I followed him then, gazing around me at exposed brick, stunning wood paneling and some of the original store shelving. The place was almost as sexy as its owner. “So, Kayla, she’s thirteen?” I asked, as we went through to a very basic make-shift kitchen, made of cool old junk-shop finds, including a butchers’ block.

“Yep.”

“Wow, I love this too.”

“It’s not finished yet.” He opened the refrigerator.

“It will be beautiful when it is, and it’s great even like this,” I said. “So much light.”

“I thought you could maybe oversee the workmen, if you’re here in the day,” he said then. “Kayla is at her mom’s a lot of the time, and as you’re being paid…”

I cringed inside. For the finished parts of the apartment, Maddy was a terror on two feet and could destroy a place in less than a minute. And for the unfinished parts, Maddy, sharp blades and power tools did not mix. Maybe this whole thing was the worst idea I’d ever had in my life.

“Well, I will if I have time,” I said grumpily. “And if it’s safe for Maddy.”

He was pouring iced tea for us both from a big jug. He hadn’t asked me if I wanted that and that irritated me.

“This work has to be finished before the pre-season starts,” he announced, like that related to anything I just said. “I can’t have the noise and the mess in here when I’m full-on every day, training, and having all the physio and stuff that I need. Some of that happens here. This job is running way behind schedule and I have to get my head in the game for the coming season.”

I only just bit back the words, Excuse me, but how is any of this my problem? Luckily, I managed to control myself and just replied, “Mmmmm.”

“And Kayla’s sick of it,” he added, with a frown, handing me a glass. “She’s made that very clear.” The frown turned to an ungracious scowl.

Kayla. She was the reason I was here. Focus on that, I told myself. “I’m excited to meet your daughter,” I told him, finding my professional stance again.

“Kayla, get out here!” he yelled suddenly, startling me. He turned to me, “I called her before you came, twice. But she’s either completely ignoring me, or she’s got her headphones on.”

“Oh, I’m sure she’s not ignoring-.”

“She probably is,” he said, cutting in and talking over me. Part of me thought, if he took that tone with me, I’d ignore him too.

As we waited in stony silence for Kayla to appear, I couldn’t help brooding over the building site comment. Had Alex really forgotten what having a one-year-old was like? And Dad hadn’t said anything about this place still partly being a building site. Not that he would have any idea what running around after a newly-walking baby was like either – Mom says he didn’t help at all when Chip and I were little, and I can believe it.

He’d seen Maddy a few times, but he was so awkward with her and the idea of him ever changing a diaper or wiping up vomit or anything was actually funny. He was still pretty distant with me, just as he had been all through my childhood – unless he was trying to control and organize my life, that was, or telling me how to improve my no good, scatty, useless self.
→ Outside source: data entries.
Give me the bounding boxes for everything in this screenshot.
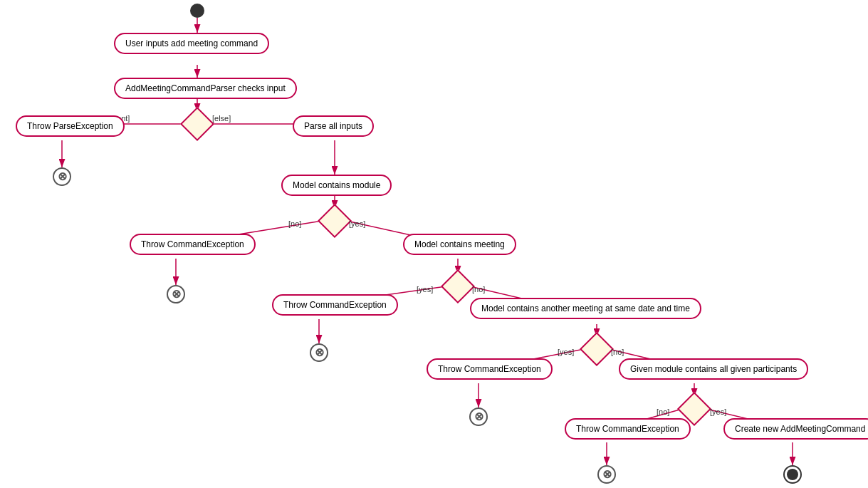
yes1-label: [yes] — [349, 219, 365, 228]
no3-label: [no] — [611, 348, 624, 356]
no2-label: [no] — [472, 285, 485, 294]
end-cmd4-x: ⊗ — [602, 469, 612, 480]
decision1-node — [185, 112, 209, 136]
end-cmd1-node: ⊗ — [167, 285, 185, 303]
end-cmd1-x: ⊗ — [172, 289, 181, 300]
start-node — [190, 4, 204, 18]
model-module-node: Model contains module — [281, 175, 392, 196]
end-cmd3-circle: ⊗ — [469, 407, 488, 426]
end-cmd4-circle: ⊗ — [597, 465, 616, 484]
decision4-node — [585, 337, 609, 361]
parser-check-node: AddMeetingCommandParser checks input — [114, 78, 297, 99]
user-input-node: User inputs add meeting command — [114, 33, 269, 54]
end-cmd4-node: ⊗ — [597, 465, 616, 484]
model-another-node: Model contains another meeting at same d… — [470, 298, 701, 319]
end-parse-x: ⊗ — [58, 171, 67, 182]
throw-cmd1-label: Throw CommandException — [130, 234, 256, 255]
no4-label: [no] — [657, 407, 669, 416]
model-another-label: Model contains another meeting at same d… — [470, 298, 701, 319]
parse-all-node: Parse all inputs — [293, 115, 374, 137]
end-cmd2-node: ⊗ — [310, 343, 328, 362]
throw-cmd2-label: Throw CommandException — [272, 294, 398, 316]
decision5-node — [682, 397, 706, 421]
decision2-diamond — [318, 204, 352, 238]
given-module-node: Given module contains all given particip… — [619, 358, 808, 380]
activity-diagram: User inputs add meeting command AddMeeti… — [0, 0, 868, 488]
end-cmd3-node: ⊗ — [469, 407, 488, 426]
model-meeting-node: Model contains meeting — [403, 234, 516, 255]
yes3-label: [yes] — [558, 348, 574, 356]
decision4-diamond — [580, 332, 614, 366]
throw-cmd3-label: Throw CommandException — [427, 358, 553, 380]
throw-cmd2-node: Throw CommandException — [272, 294, 398, 316]
parse-all-label: Parse all inputs — [293, 115, 374, 137]
model-module-label: Model contains module — [281, 175, 392, 196]
yes2-label: [yes] — [417, 285, 433, 294]
decision1-diamond — [180, 107, 214, 141]
given-module-label: Given module contains all given particip… — [619, 358, 808, 380]
throw-parse-label: Throw ParseException — [16, 115, 125, 137]
throw-parse-node: Throw ParseException — [16, 115, 125, 137]
parser-check-label: AddMeetingCommandParser checks input — [114, 78, 297, 99]
yes4-label: [yes] — [710, 407, 726, 416]
create-cmd-node: Create new AddMeetingCommand — [723, 418, 868, 440]
throw-cmd4-label: Throw CommandException — [565, 418, 691, 440]
end-final-node — [783, 465, 802, 484]
end-cmd3-x: ⊗ — [474, 411, 483, 422]
decision2-node — [323, 209, 347, 233]
throw-cmd3-node: Throw CommandException — [427, 358, 553, 380]
end-cmd1-circle: ⊗ — [167, 285, 185, 303]
throw-cmd1-node: Throw CommandException — [130, 234, 256, 255]
end-final-inner — [787, 469, 798, 480]
end-final-outer — [783, 465, 802, 484]
create-cmd-label: Create new AddMeetingCommand — [723, 418, 868, 440]
else-label: [else] — [212, 114, 231, 123]
end-parse-node: ⊗ — [53, 167, 71, 186]
end-cmd2-x: ⊗ — [315, 347, 324, 358]
user-input-label: User inputs add meeting command — [114, 33, 269, 54]
no1-label: [no] — [288, 219, 301, 228]
end-parse-circle: ⊗ — [53, 167, 71, 186]
throw-cmd4-node: Throw CommandException — [565, 418, 691, 440]
decision3-node — [446, 274, 470, 298]
model-meeting-label: Model contains meeting — [403, 234, 516, 255]
end-cmd2-circle: ⊗ — [310, 343, 328, 362]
I don’t know why I expected a good friend of Dad’s to be any more of a decent human than he is. I should have seen this coming. I should never have let my dad get involved, even if it meant living back at Mom’s for a while. I guess we could have squeezed into Clare’s storage room, me and Mads together, although realistically that was never going to be an option. My best friend Clare is a nurse and she works a lot of night shifts – and parties hard like nurses seem to when they finally get a break. I shook the thoughts out of my head and forced myself to smile at Alex, reminding myself once again that I needed this job.

‘Kayla, get out here now or I’ll cut up the AmEx!” Alex roared, startling me.

That cut through the teenage voluntary deafness, and faster than a bullet from a gun, Kayla was standing before us.

She looked me up and down in sultry silence, from behind a side-sweep of dreadlocked hair. Everything about her screamed eco-grunge. She looked like she’d be more at home up a tree on a road protest than in the swish apartment. In fact, she looked like she’d rather be anywhere on earth than where she was. And with anyone else on earth than her father and this unwelcome stranger.

The silence stretched out between us. “Say hello to Mary-Beth,” ordered Alex eventually.